Extracted records:
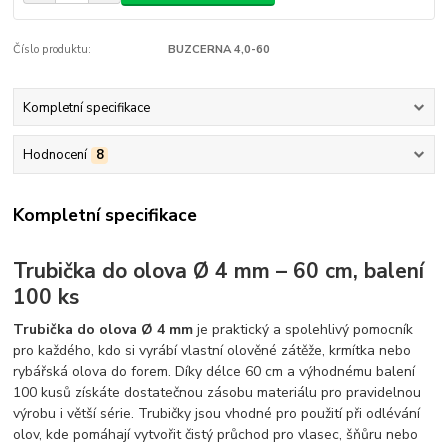
Číslo produktu:
BUZCERNA 4,0-60
Kompletní specifikace
Hodnocení
8
Kompletní specifikace
Trubička do olova Ø 4 mm – 60 cm, balení
100 ks
Trubička do olova Ø 4 mm
je praktický a spolehlivý pomocník
pro každého, kdo si vyrábí vlastní olověné zátěže, krmítka nebo
rybářská olova do forem. Díky délce 60 cm a výhodnému balení
100 kusů získáte dostatečnou zásobu materiálu pro pravidelnou
výrobu i větší série. Trubičky jsou vhodné pro použití při odlévání
olov, kde pomáhají vytvořit čistý průchod pro vlasec, šňůru nebo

Exercise goal:
Every entry above needs to be copied exactly, apart from its pictures.

Your response:
Číslo produktu:
BUZCERNA 4,0-60
Kompletní specifikace
Hodnocení
8
Kompletní specifikace
Trubička do olova Ø 4 mm – 60 cm, balení
100 ks
Trubička do olova Ø 4 mm
je praktický a spolehlivý pomocník
pro každého, kdo si vyrábí vlastní olověné zátěže, krmítka nebo
rybářská olova do forem. Díky délce 60 cm a výhodnému balení
100 kusů získáte dostatečnou zásobu materiálu pro pravidelnou
výrobu i větší série. Trubičky jsou vhodné pro použití při odlévání
olov, kde pomáhají vytvořit čistý průchod pro vlasec, šňůru nebo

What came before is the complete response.